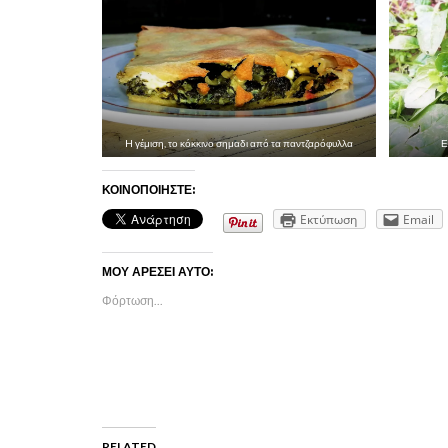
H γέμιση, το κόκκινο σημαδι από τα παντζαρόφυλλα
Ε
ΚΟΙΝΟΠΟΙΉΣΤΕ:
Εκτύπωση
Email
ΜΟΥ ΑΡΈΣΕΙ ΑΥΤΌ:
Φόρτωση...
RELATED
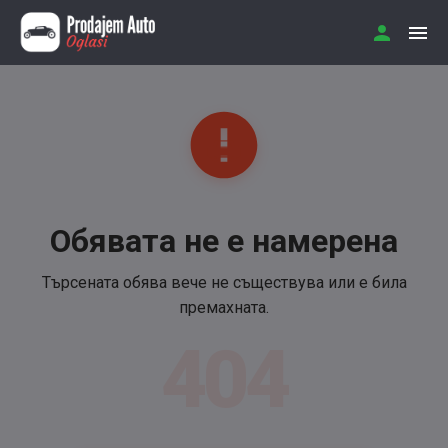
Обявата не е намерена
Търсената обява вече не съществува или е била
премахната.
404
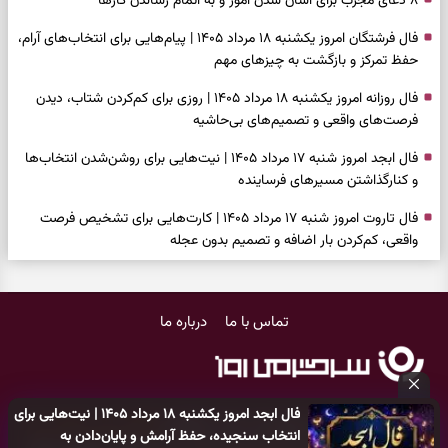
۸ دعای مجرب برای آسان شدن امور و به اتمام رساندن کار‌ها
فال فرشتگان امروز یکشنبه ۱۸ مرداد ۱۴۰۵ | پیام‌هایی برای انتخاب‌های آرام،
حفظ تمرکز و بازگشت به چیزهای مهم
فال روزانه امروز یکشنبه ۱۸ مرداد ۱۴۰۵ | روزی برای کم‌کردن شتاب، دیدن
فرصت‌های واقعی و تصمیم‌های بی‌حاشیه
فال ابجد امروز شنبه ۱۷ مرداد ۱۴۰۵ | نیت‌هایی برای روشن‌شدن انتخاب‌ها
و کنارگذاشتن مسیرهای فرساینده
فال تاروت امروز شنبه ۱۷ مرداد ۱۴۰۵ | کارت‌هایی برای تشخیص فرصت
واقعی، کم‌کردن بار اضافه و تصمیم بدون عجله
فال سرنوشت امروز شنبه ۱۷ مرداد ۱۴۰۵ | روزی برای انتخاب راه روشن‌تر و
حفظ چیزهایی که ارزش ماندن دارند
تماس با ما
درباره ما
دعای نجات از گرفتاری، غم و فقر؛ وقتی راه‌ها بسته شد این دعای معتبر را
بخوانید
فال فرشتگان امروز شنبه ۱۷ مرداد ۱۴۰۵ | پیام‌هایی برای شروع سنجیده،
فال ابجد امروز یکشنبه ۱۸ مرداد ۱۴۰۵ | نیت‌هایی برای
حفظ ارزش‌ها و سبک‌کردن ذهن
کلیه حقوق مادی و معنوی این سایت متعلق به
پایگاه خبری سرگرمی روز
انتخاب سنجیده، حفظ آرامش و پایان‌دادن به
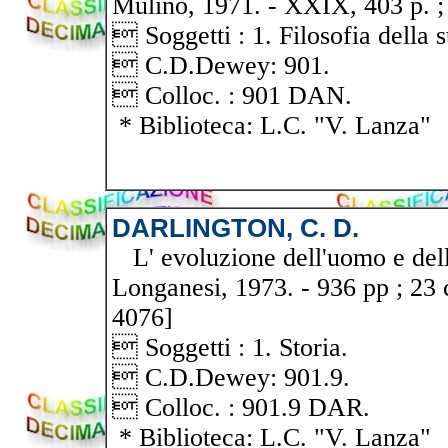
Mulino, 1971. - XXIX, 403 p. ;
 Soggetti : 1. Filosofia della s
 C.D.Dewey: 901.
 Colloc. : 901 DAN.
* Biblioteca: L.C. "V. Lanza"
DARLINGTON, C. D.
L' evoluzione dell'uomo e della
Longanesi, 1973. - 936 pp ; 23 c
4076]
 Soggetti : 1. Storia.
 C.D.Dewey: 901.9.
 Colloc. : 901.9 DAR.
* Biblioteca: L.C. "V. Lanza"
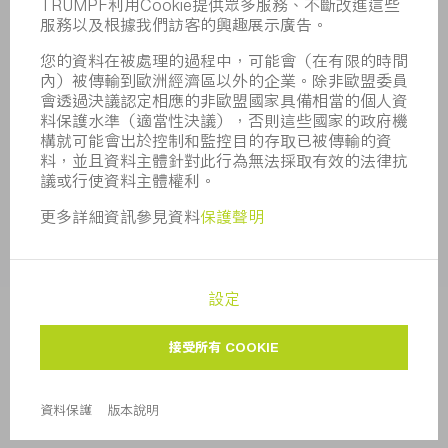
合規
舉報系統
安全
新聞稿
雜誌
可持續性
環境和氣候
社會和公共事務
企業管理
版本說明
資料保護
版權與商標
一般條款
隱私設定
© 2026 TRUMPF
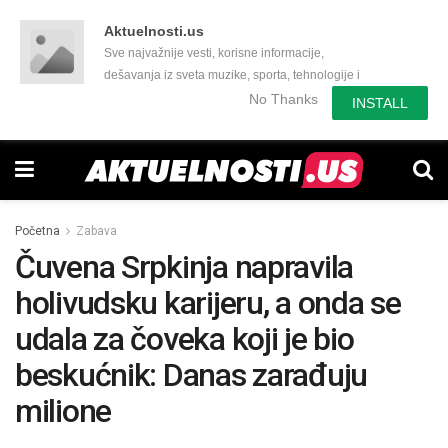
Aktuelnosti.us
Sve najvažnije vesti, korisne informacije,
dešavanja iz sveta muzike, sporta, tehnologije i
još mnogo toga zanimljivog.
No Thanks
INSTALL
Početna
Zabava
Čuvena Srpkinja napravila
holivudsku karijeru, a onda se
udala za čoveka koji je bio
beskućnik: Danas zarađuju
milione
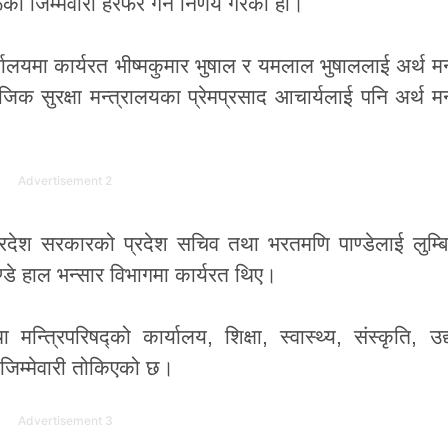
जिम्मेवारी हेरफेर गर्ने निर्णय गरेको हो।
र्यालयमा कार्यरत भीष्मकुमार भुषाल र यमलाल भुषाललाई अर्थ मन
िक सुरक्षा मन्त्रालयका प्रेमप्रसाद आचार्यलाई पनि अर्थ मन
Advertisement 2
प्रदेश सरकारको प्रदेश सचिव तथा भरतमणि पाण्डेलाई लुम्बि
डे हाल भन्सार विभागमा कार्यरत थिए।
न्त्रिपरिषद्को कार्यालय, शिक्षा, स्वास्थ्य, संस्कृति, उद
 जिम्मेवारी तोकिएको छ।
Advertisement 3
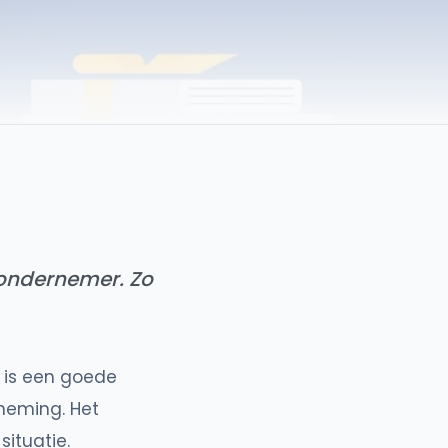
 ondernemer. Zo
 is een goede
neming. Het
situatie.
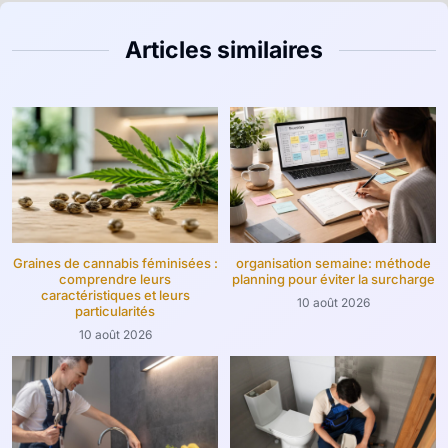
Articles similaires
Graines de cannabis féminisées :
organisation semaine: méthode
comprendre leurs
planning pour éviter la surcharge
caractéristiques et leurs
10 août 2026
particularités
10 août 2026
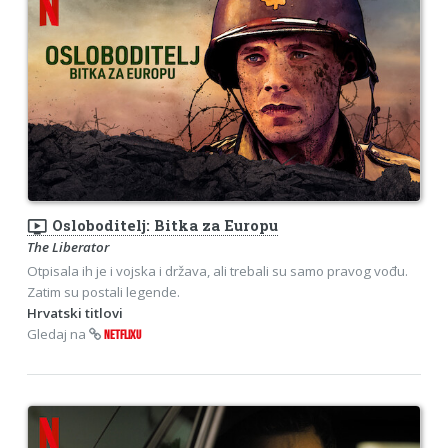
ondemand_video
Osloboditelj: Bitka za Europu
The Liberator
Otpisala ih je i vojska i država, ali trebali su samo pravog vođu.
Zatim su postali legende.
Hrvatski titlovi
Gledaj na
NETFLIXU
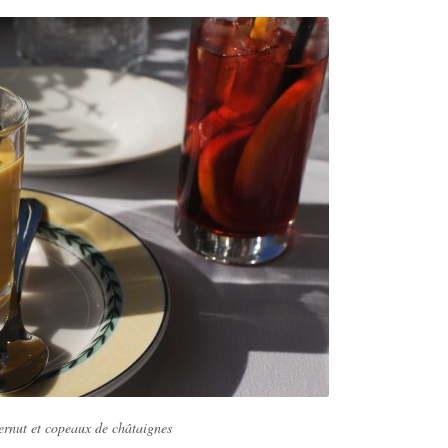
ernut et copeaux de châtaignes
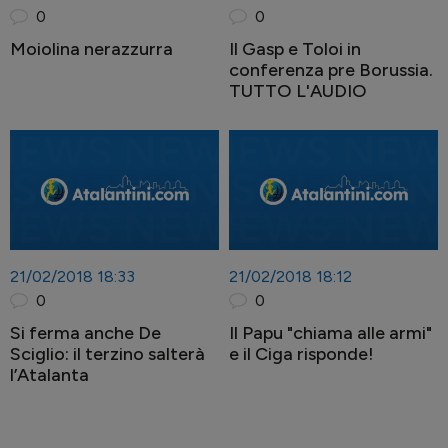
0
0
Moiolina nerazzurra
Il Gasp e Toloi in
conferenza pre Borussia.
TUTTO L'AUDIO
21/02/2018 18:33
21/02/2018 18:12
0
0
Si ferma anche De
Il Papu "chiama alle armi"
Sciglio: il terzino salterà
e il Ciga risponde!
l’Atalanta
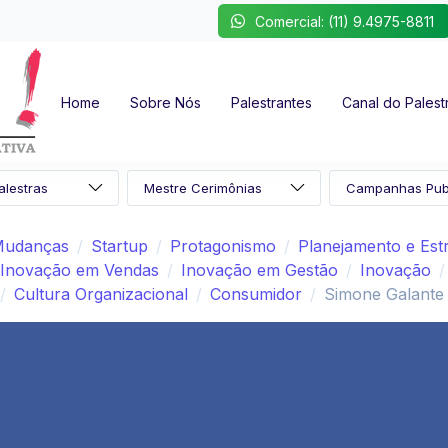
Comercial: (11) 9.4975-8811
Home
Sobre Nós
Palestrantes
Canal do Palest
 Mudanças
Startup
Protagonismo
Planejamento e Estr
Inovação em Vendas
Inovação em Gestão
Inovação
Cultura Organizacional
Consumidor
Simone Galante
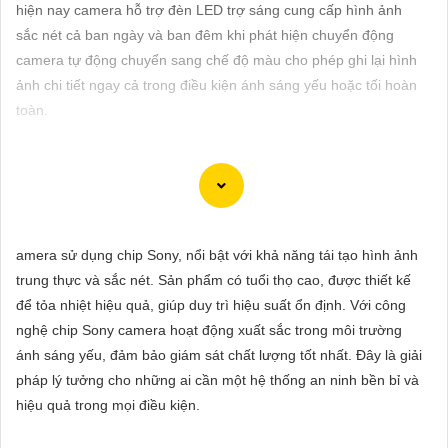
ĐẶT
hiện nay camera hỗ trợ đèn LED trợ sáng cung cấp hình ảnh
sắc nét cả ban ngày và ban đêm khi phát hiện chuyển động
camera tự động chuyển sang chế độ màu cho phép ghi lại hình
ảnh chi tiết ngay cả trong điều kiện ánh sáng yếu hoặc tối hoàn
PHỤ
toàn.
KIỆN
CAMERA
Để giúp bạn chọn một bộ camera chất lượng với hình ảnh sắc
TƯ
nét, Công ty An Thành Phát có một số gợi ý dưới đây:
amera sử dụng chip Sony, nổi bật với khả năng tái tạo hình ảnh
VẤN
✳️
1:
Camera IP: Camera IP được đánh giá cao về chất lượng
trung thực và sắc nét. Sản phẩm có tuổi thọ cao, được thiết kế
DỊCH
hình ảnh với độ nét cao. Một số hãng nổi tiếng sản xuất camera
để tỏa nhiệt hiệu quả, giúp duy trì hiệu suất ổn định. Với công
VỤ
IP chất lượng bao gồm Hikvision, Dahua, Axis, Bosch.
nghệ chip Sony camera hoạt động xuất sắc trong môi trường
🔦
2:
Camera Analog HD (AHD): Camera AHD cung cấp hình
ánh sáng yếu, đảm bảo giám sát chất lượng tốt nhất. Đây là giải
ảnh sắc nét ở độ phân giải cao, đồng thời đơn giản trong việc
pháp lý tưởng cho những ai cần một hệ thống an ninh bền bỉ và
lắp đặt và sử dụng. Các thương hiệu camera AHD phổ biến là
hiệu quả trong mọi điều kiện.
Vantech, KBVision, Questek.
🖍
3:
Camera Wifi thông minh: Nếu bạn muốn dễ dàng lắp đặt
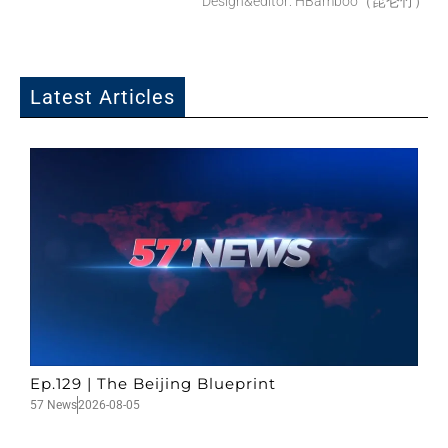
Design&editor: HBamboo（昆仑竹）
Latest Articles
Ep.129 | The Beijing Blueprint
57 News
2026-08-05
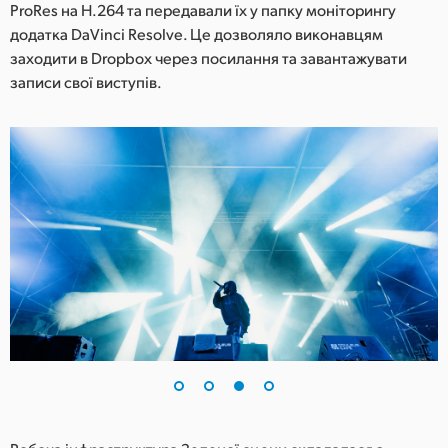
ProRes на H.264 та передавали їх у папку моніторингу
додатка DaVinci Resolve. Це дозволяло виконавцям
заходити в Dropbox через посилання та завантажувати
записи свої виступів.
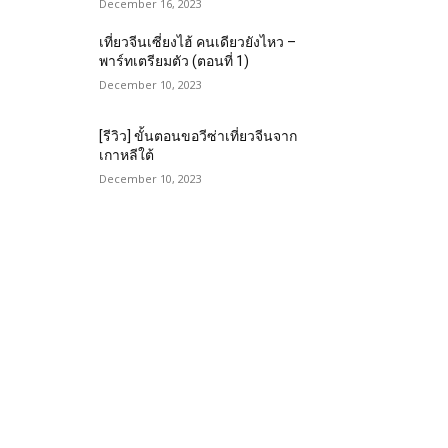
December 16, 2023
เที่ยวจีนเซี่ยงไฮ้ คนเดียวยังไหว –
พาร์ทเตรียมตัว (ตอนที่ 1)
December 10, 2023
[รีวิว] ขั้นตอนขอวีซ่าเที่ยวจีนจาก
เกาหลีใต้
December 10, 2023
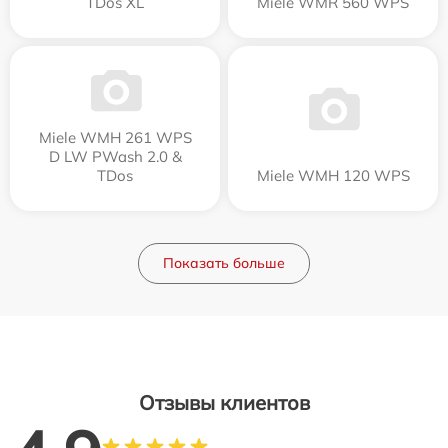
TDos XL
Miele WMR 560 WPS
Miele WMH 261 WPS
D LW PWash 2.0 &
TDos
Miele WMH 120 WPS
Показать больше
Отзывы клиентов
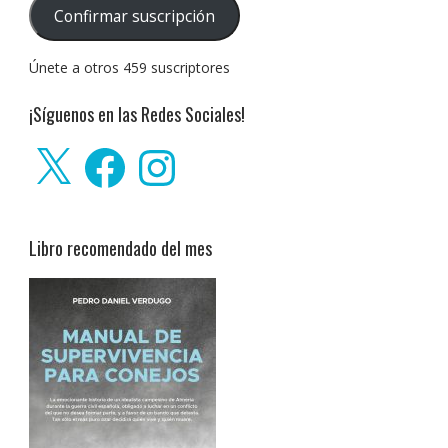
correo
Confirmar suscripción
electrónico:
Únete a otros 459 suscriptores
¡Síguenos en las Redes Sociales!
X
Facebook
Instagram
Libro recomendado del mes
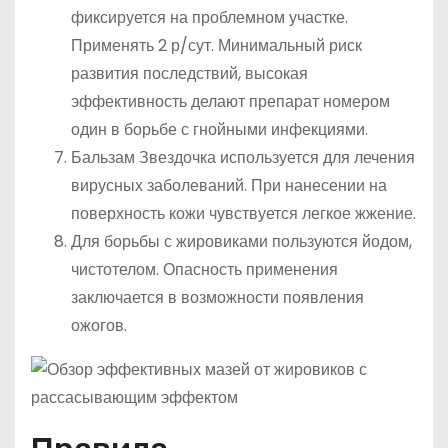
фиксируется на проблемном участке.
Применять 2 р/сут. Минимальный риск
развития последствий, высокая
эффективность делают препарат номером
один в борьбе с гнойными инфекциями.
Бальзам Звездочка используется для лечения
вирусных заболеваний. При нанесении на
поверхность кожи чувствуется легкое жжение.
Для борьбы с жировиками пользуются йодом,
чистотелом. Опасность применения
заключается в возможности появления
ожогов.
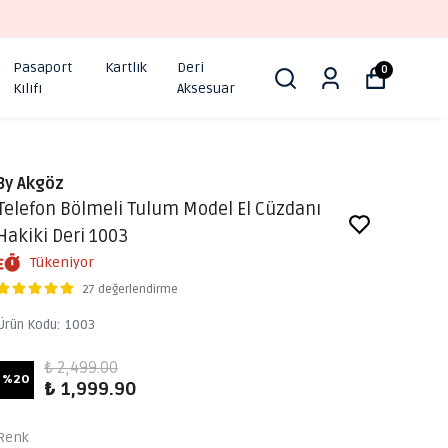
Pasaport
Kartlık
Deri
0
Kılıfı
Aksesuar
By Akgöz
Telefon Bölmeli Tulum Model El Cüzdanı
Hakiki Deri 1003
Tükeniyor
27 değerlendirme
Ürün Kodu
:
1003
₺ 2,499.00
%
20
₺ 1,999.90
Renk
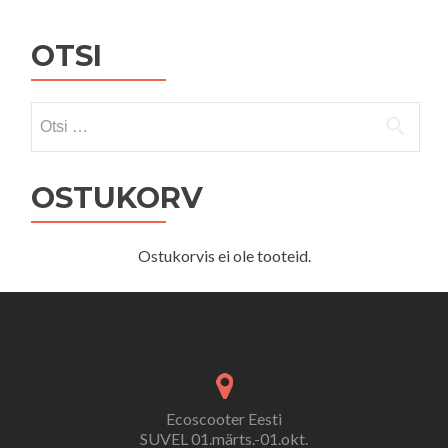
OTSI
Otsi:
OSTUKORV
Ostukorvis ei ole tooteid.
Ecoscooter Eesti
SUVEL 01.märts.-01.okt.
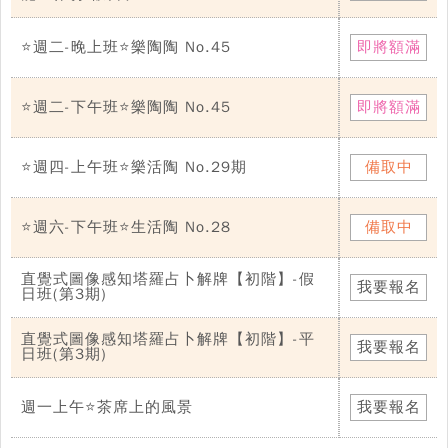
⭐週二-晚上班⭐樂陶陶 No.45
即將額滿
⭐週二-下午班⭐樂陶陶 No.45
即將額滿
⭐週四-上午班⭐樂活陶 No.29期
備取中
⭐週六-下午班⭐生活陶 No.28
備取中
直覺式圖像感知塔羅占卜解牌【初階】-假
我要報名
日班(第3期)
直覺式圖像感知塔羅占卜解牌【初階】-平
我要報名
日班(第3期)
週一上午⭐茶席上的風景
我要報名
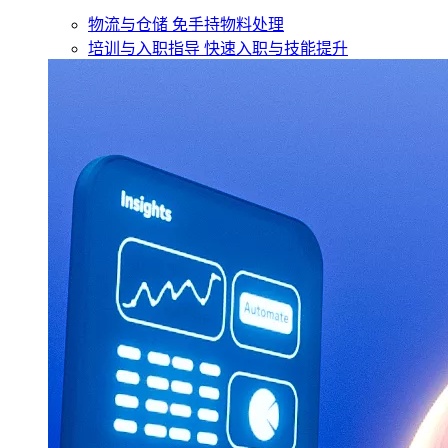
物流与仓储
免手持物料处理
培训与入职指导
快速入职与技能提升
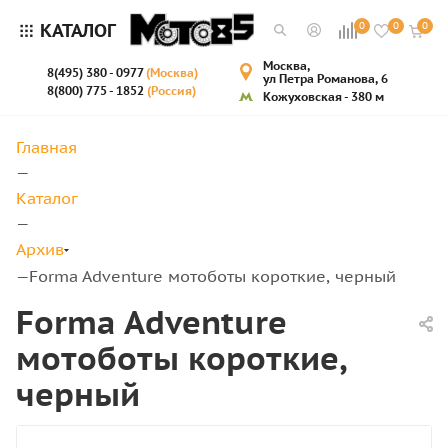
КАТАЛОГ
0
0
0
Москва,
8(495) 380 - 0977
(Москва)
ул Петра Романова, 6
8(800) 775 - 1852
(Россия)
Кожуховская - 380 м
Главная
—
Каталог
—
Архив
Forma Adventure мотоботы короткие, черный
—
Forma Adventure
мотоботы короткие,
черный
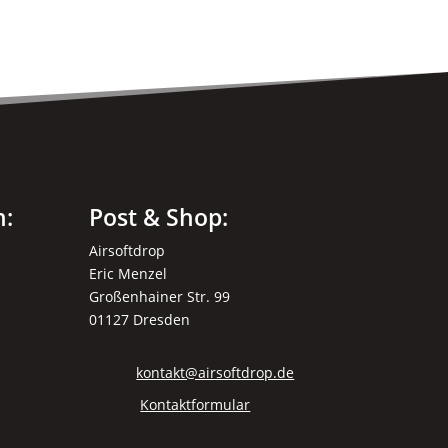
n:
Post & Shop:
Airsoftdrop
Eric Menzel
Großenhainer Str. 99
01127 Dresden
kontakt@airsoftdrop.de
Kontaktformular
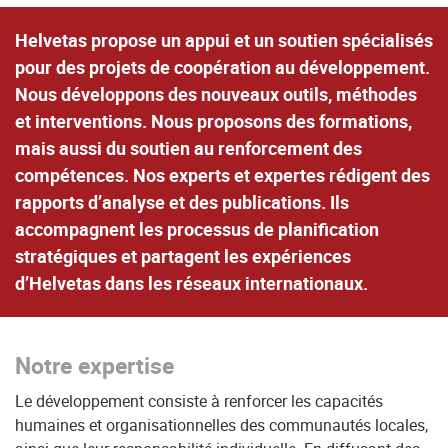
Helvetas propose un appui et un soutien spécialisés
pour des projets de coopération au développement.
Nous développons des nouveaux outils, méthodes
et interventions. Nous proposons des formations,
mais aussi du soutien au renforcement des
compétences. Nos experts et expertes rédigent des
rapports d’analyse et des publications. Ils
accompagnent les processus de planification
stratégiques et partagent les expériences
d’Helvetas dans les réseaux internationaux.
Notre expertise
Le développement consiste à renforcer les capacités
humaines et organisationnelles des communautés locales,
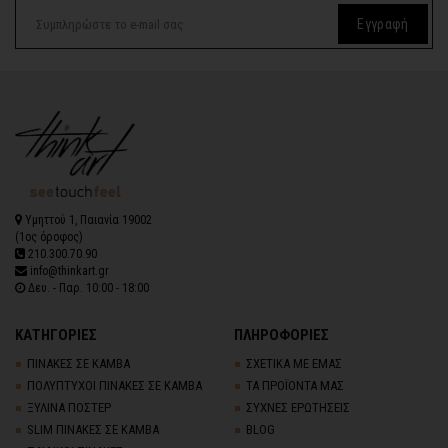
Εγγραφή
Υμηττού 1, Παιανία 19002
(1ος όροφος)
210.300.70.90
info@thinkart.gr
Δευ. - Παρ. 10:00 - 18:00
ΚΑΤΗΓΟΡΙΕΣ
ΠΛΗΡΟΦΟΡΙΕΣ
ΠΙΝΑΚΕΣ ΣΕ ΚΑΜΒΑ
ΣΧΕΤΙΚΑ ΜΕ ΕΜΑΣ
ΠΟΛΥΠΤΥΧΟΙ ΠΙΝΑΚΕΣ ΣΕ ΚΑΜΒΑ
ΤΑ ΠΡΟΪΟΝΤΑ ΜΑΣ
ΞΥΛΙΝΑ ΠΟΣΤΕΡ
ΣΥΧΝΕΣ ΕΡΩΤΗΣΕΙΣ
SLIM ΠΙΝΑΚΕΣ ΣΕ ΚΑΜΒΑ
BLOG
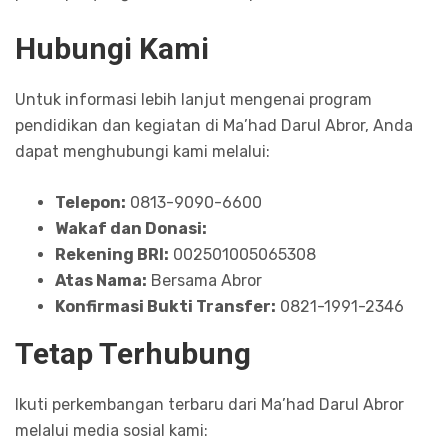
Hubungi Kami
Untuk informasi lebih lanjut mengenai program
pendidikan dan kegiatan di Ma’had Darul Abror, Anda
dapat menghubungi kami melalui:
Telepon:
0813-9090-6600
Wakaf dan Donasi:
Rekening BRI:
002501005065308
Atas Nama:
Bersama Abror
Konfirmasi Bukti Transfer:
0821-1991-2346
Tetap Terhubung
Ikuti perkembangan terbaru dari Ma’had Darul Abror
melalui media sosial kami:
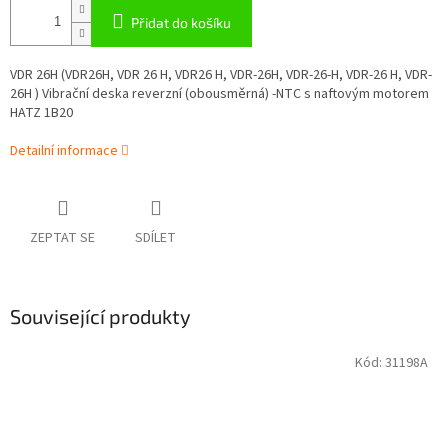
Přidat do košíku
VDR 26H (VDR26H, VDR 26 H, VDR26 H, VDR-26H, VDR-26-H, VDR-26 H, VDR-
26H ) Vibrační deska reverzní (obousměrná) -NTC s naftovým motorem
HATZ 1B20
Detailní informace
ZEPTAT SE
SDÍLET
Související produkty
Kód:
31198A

§ Directions for this task
Return exactly what appears from the opening line of the material through the line with "واقعی، کم‌کردن بار اضافه و تصمیم بدون عجله", apart from the pictures.

§ Reply
H γέμιση, το κόκκινο σημαδι από τα παντζαρόφυλλα
Ε
ΚΟΙΝΟΠΟΙΉΣΤΕ:
Εκτύπωση
Email
ΜΟΥ ΑΡΈΣΕΙ ΑΥΤΌ:
Φόρτωση...
RELATED
Обявата не е намерена
Търсената обява вече не съществува или е била
премахната.
404
۸ دعای مجرب برای آسان شدن امور و به اتمام رساندن کار‌ها
فال فرشتگان امروز یکشنبه ۱۸ مرداد ۱۴۰۵ | پیام‌هایی برای انتخاب‌های آرام،
حفظ تمرکز و بازگشت به چیزهای مهم
فال روزانه امروز یکشنبه ۱۸ مرداد ۱۴۰۵ | روزی برای کم‌کردن شتاب، دیدن
فرصت‌های واقعی و تصمیم‌های بی‌حاشیه
فال ابجد امروز شنبه ۱۷ مرداد ۱۴۰۵ | نیت‌هایی برای روشن‌شدن انتخاب‌ها
و کنارگذاشتن مسیرهای فرساینده
فال تاروت امروز شنبه ۱۷ مرداد ۱۴۰۵ | کارت‌هایی برای تشخیص فرصت
واقعی، کم‌کردن بار اضافه و تصمیم بدون عجله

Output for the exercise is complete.